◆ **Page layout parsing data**
+ + + + + + +

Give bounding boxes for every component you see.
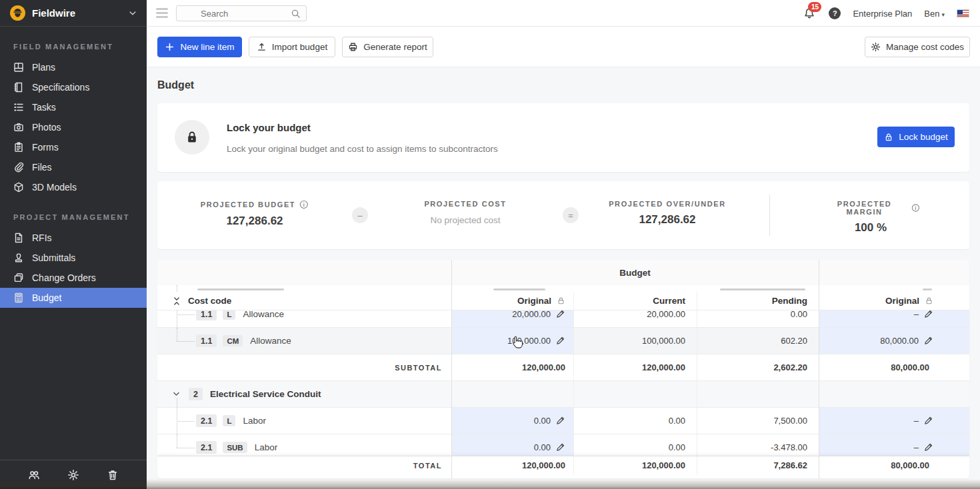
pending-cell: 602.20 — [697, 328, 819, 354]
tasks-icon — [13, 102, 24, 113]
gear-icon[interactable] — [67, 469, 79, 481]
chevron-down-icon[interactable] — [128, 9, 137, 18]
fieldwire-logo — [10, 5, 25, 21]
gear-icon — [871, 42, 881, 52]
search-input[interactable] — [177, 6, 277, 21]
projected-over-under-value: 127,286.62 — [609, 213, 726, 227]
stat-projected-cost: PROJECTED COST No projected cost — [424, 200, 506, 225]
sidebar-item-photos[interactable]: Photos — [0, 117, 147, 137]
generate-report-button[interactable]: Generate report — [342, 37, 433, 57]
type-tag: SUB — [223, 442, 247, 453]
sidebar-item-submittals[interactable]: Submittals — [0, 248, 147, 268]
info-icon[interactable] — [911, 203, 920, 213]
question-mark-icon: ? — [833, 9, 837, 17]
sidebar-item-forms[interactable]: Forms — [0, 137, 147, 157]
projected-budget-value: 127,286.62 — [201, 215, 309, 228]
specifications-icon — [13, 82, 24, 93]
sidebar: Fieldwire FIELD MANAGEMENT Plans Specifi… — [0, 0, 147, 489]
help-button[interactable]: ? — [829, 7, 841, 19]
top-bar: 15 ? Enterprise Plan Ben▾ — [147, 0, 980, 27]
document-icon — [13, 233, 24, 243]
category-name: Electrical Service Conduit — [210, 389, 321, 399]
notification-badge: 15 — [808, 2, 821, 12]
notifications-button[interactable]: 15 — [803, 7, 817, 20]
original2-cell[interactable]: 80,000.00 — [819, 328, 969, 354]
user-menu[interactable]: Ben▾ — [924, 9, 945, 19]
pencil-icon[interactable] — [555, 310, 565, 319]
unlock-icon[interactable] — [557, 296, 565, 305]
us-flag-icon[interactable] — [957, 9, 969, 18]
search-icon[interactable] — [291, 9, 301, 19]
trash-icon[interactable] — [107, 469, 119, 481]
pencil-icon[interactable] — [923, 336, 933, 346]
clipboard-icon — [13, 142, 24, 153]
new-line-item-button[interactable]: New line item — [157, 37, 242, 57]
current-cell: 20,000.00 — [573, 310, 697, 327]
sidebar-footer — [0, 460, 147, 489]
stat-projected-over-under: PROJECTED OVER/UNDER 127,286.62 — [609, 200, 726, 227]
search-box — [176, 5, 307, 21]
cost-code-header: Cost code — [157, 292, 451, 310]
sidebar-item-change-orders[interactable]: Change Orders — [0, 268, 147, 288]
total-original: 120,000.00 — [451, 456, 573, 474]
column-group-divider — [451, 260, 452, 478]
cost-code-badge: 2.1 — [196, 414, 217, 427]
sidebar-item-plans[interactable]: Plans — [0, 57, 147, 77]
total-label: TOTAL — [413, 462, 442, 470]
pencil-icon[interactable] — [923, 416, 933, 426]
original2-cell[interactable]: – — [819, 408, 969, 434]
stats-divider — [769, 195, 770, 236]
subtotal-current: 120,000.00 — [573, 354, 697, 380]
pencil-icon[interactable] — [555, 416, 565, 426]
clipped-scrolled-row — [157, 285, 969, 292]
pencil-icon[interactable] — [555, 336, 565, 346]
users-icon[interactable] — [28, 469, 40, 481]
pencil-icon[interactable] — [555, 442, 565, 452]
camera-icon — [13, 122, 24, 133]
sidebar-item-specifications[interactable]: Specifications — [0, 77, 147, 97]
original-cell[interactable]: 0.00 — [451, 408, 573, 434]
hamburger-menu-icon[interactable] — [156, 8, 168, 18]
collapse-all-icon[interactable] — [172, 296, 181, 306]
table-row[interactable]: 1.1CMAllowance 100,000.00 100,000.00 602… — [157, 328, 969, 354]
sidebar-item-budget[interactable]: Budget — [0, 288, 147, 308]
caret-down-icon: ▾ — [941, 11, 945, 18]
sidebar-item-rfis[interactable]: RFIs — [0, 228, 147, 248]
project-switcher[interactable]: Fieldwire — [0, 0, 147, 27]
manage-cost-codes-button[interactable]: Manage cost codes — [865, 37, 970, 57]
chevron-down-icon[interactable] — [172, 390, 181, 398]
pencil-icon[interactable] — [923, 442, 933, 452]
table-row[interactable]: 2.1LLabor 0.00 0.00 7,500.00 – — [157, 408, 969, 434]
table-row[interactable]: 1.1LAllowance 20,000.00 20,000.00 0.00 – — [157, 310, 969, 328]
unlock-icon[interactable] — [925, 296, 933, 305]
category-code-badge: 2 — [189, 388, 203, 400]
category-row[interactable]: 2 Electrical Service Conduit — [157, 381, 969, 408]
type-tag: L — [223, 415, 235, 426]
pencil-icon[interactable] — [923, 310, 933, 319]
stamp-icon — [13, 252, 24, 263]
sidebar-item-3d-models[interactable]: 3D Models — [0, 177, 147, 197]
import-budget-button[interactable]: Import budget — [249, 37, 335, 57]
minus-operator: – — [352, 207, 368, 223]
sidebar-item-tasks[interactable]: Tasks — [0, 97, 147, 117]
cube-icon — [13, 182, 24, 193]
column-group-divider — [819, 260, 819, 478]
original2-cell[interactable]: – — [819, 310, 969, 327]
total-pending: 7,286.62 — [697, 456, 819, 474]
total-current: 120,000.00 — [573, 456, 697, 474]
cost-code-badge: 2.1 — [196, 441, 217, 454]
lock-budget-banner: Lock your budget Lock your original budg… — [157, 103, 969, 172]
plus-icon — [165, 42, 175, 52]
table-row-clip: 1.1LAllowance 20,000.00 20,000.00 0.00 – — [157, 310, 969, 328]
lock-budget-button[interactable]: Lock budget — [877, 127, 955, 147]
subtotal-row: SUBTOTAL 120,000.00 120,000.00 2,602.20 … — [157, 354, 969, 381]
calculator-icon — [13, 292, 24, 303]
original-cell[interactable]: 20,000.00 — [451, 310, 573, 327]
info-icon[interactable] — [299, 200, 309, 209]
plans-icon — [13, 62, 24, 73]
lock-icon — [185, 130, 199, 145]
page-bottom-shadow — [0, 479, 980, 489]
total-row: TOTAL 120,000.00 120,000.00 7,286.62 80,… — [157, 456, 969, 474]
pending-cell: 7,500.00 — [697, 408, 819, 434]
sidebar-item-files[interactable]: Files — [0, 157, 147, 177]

+ + + + + + +

◆ **Assigned task**
Find the word "group" in the data and copy out each line where it turns up.

◆ **Your solution**
column-group-divider — [451, 260, 452, 478]
column-group-divider — [819, 260, 819, 478]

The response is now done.